Se quedó allí, en cuclillas, con la frente arrugada y los puños cerrados. La rodilla le ardía, y aunque no lloraba aún, el mundo le parecía de pronto más injusto de lo habitual. El barro había manchado su vestido favorito y había hojas secas pegadas a su trenza.
—¿Estás bien? —preguntó una voz bajita, con la inseguridad de quien no sabe si debería estar ahí.
Dai alzó la vista. Lo reconoció al instante: el niño callado del columpio, el mismo del campo, el que nunca hablaba pero siempre parecía estar allí. Sostenía un libro contra el pecho, usándolo como un escudo.
—Me caí —respondió ella, haciendo un esfuerzo por sonar valiente—. Pero ya no duele tanto.
Él se acercó con pasos cortos y precavidos. Miró la herida sin tocarla. Dai notó que sus manos temblaban un poco, con la tensión de quien está a punto de soltarlo todo.
—Va a sangrar un poco —murmuró, sin apartar los ojos de la raspadura.
—No me importa. Me gustan las cicatrices. Hacen que parezca valiente —dijo Dai, aunque el ardor la hacía apretar los dientes.
Él se quedó pensativo un segundo. Luego asintió, con la sensación de haber comprendido algo vital.
Hubo una pausa larga, el tipo de silencio que no incomoda, solo se acomoda entre las palabras no dichas.
Entonces Dai señaló la piedra que había causado el tropiezo.
—La voy a castigar.
Se puso de pie, cojeando un poco, y se sentó encima de la piedra con gesto solemne, como una reina que toma posesión de su trono.
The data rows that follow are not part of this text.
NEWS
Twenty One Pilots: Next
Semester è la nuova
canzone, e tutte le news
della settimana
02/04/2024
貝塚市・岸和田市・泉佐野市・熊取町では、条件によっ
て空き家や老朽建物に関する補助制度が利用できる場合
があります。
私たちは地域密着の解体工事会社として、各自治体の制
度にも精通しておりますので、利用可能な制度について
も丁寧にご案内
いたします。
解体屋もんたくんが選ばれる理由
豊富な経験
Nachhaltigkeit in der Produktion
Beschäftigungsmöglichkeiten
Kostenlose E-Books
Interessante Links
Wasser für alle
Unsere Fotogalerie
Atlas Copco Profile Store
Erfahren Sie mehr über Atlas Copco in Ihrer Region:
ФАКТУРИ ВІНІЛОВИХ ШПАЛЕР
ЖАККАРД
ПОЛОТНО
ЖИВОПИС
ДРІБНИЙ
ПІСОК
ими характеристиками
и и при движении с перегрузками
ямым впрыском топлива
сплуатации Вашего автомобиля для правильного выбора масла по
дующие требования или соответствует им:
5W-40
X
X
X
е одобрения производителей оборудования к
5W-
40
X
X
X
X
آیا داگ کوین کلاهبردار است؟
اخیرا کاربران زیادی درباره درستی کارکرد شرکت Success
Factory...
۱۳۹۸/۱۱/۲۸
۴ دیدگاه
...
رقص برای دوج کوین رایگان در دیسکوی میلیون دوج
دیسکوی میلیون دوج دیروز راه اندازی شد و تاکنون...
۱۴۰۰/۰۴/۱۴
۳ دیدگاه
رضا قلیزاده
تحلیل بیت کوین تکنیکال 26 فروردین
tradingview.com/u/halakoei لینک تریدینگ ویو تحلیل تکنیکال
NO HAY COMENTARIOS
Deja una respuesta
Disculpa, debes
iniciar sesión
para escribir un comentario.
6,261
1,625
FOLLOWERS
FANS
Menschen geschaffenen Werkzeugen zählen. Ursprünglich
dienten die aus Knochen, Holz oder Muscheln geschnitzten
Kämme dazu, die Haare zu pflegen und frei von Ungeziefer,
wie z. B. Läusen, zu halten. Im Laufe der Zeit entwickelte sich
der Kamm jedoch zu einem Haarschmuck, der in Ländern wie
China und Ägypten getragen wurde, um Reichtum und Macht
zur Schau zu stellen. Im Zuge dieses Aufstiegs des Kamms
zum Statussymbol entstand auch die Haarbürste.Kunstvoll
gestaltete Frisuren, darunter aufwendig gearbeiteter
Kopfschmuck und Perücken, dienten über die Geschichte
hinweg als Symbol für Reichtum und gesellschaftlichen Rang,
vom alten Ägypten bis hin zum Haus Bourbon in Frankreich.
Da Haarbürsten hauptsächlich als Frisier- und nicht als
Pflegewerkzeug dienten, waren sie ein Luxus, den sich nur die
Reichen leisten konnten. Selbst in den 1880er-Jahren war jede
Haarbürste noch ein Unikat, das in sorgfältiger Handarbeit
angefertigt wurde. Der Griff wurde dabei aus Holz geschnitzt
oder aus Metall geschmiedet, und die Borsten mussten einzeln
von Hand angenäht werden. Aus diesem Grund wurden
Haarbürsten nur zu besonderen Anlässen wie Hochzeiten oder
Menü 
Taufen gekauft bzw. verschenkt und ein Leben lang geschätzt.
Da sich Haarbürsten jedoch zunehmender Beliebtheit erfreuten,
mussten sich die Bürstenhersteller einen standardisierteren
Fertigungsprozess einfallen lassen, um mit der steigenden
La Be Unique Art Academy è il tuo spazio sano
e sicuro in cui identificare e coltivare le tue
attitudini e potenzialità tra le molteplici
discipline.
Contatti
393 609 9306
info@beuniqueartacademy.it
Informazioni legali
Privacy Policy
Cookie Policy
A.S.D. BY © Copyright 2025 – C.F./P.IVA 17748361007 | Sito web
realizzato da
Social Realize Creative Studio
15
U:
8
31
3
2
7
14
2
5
—Ahora es mi trono. Está condenada por su crimen.
Él la miró, sin saber si debía reír o quedarse callado.
—Puedes sentarte también —agregó Dai, palmeando el espacio a su lado.
Él dudó. Luego se sentó con extremo cuidado en el borde. El libro cayó entre ambos, abierto por la mitad, sus páginas manchadas de dedos viejos.
—¿Lees porque te gusta o porque tienes que hacerlo? —preguntó Dai, señalando el libro con el mentón.
—Porque me gusta.
—Qué raro eres.
—Ya me dijiste eso.
—Bueno, lo confirmo.
Esta vez, hubo una sonrisa pequeña en el rostro de Elijah. No fue más que una línea suave, pero Dai la notó.
—¿Sabes cómo me llamo? —preguntó ella.
Él negó con la cabeza.
—Me llamo Dai. No como “dai” de “dar”, sino Dai porque sí. Mis papás dicen que lo sacaron de un poema japonés, pero nadie recuerda cuál. Igual me gusta. Suena como si empezara algo.
Elijah asintió. Guardó el nombre en su mente, sintiéndolo como una palabra extranjera y desconocida.
—¿Tú tienes nombre? —preguntó ella de pronto, mirándolo de reojo.
—Sí. Elijah.
—¿Eli... qué?
—E-li-jah —repitió él, despacio.
—No puedo decirlo bien. Se me cayó un diente de aquí —señaló el hueco en su sonrisa—. Eli. Es más fácil.
Él no la corrigió. Solo bajó la mirada y asintió otra vez. Por alguna razón, no le molestaba cómo lo había dicho ella.
Dai estiró las piernas, respiró profundo.
—A veces me gusta estar sola. Pero solo a veces. Cuando me caigo, prefiero no estarlo.
Elijah giró la cabeza apenas. No estaba acostumbrado a que alguien hablara así, con la naturalidad de quien dice lo que siente sin rodeos.
—A mí también —susurró, casi sin querer, y se acomodó un poco más cerca.
El viento sopló más fuerte. Algunas hojas secas revolotearon a su alrededor. La piedra se calentaba bajo el sol tímido de otoño. Desde allí, podían ver el cielo abierto, sin edificios ni cercas. Solo campo y una bandada de pájaros volando en dirección contraria al pueblo.